Google is funding 250,000 vaccinations and providing Gavi with pro bono technical assistance to accelerate global distribution.

We're also kicking off an employee giving campaign, and both the Gavi Matching Fund and Google.org will match each donation to triple the impact, it said.

Since the beginning of the pandemic, hundreds of Google employees have helped organisations connect people with up-to-date information particularly in communities that are not typically reached by mainstream public service announcements.
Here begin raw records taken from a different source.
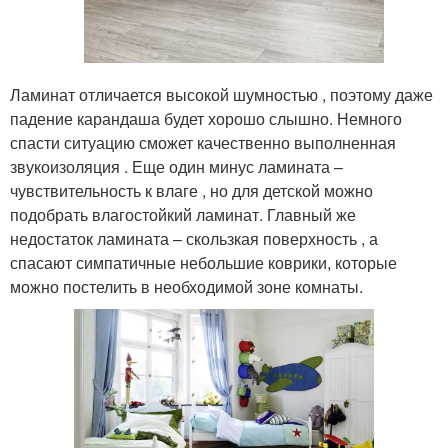
Ламинат отличается высокой шумностью , поэтому даже
падение карандаша будет хорошо слышно. Немного
спасти ситуацию сможет качественно выполненная
звукоизоляция . Еще один минус ламината –
чувствительность к влаге , но для детской можно
подобрать влагостойкий ламинат. Главный же
недостаток ламината – скользкая поверхность , а
спасают симпатичные небольшие коврики, которые
можно постелить в необходимой зоне комнаты.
For example, we're working with UnidosUS on a bilingual vaccination campaign that to date has reached more than two million people in hard-hit communities in Miami, Chicago, Houston, NYC, and LA. We've conducted research with the World Health Organisation on what information improves vaccine confidence, and governments worldwide are using these insights to inform their public service announcements, Google said.

To expand this work, Google said that it is committing an additional $250 million in Ad Grants to governments, community, and public health organisations, including the WHO, that will fund more than 2.5 billion vaccine-related PSAs. This brings Google's total commitment for COVID-related public service announcements to more than $800 million.

As we've learned throughout the pandemic, no one is safe from COVID-19 until everyone is safe. Getting vaccines to everyone around the world is a challenging, but necessary, undertaking. We'll keep doing our part and working together until we get there, Google said.

The World Health Organisation has warned that the world needs a "reality check" on the state of the pandemic, as countries abandon restrictions despite four weeks of rising deaths and seven weeks of rising cases globally.

Over 4.4 million COVID-19 infections have been recorded across the world last week. New deaths have increased by 11 percent, the WHO said.

There have been 138,284,275 confirmed COVID-19 cases globally and the death toll stands at 2,973,179, according to Johns Hopkins University.